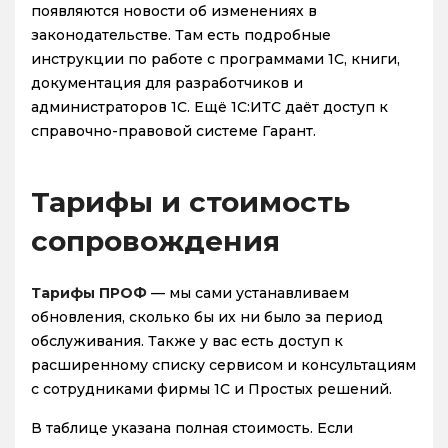
появляются новости об изменениях в
законодательстве. Там есть подробные
инструкции по работе с программами 1С, книги,
документация для разработчиков и
администраторов 1С. Ещё 1С:ИТС даёт доступ к
справочно-правовой системе Гарант.
Тарифы и стоимость
сопровождения
Тарифы ПРОФ
— мы сами устанавливаем
обновления, сколько бы их ни было за период
обслуживания. Также у вас есть доступ к
расширенному списку сервисом и консультациям
с сотрудниками фирмы 1С и Простых решений.
В таблице указана полная стоимость. Если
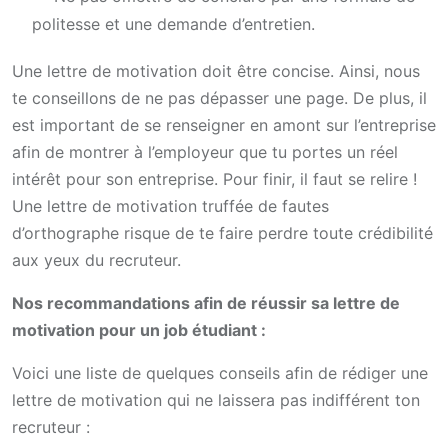
politesse et une demande d’entretien.
Une lettre de motivation doit être concise. Ainsi, nous
te conseillons de ne pas dépasser une page. De plus, il
est important de se renseigner en amont sur l’entreprise
afin de montrer à l’employeur que tu portes un réel
intérêt pour son entreprise. Pour finir, il faut se relire !
Une lettre de motivation truffée de fautes
d’orthographe risque de te faire perdre toute crédibilité
aux yeux du recruteur.
Nos recommandations afin de réussir sa lettre de
motivation pour un job étudiant :
Voici une liste de quelques conseils afin de rédiger une
lettre de motivation qui ne laissera pas indifférent ton
recruteur :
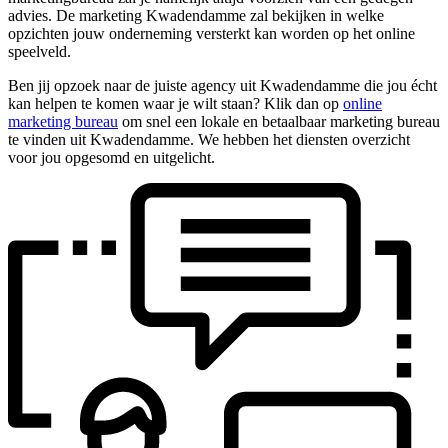
advies. De marketing Kwadendamme zal bekijken in welke
opzichten jouw onderneming versterkt kan worden op het online
speelveld.
Ben jij opzoek naar de juiste agency uit Kwadendamme die jou écht
kan helpen te komen waar je wilt staan? Klik dan op
online
marketing bureau
om snel een lokale en betaalbaar marketing bureau
te vinden uit Kwadendamme. We hebben het diensten overzicht
voor jou opgesomd en uitgelicht.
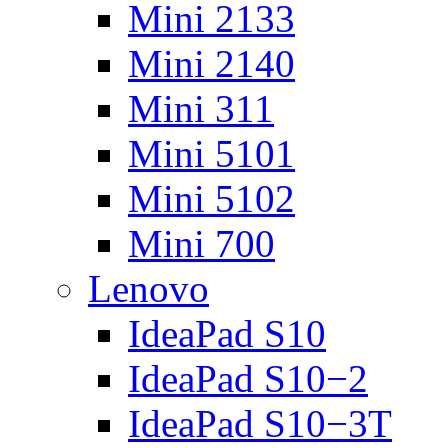
Mini 2133
Mini 2140
Mini 311
Mini 5101
Mini 5102
Mini 700
Lenovo
IdeaPad S10
IdeaPad S10−2
IdeaPad S10−3T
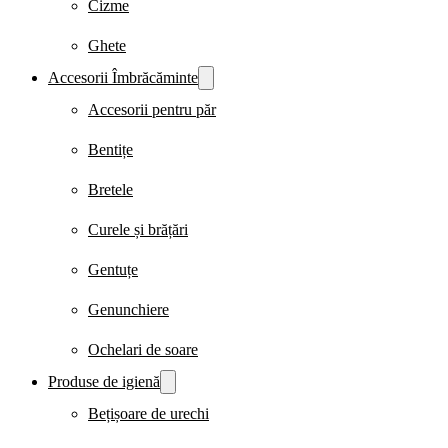
Cizme
Ghete
Accesorii Îmbrăcăminte
Accesorii pentru păr
Bentițe
Bretele
Curele și brățări
Gentuțe
Genunchiere
Ochelari de soare
Produse de igienă
Bețișoare de urechi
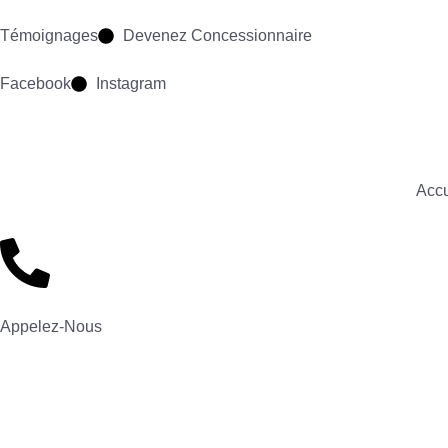
Témoignages
Devenez Concessionnaire
Facebook
Instagram
Accu
Appelez-Nous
━━━━━━
Work task
Which lines of the records hold the string "есть"? Copy each one.

Answer
законодательстве. Там есть подробные
обслуживания. Также у вас есть доступ к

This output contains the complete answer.